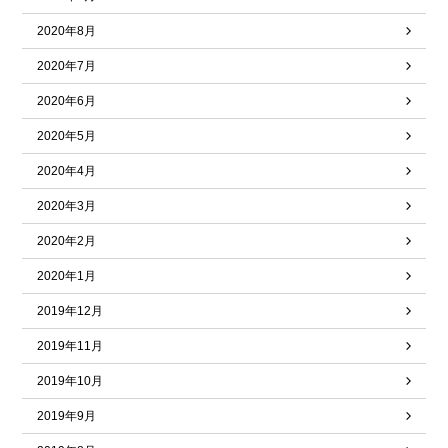
2020年8月
2020年7月
2020年6月
2020年5月
2020年4月
2020年3月
2020年2月
2020年1月
2019年12月
2019年11月
2019年10月
2019年9月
____
**TASK INSTRUCTIONS**. Please produce an exact copy of all the material, leaving out the pictures.

**OUTPUT FOR THIS TASK**.
2020年8月
2020年7月
2020年6月
2020年5月
2020年4月
2020年3月
2020年2月
2020年1月
2019年12月
2019年11月
2019年10月
2019年9月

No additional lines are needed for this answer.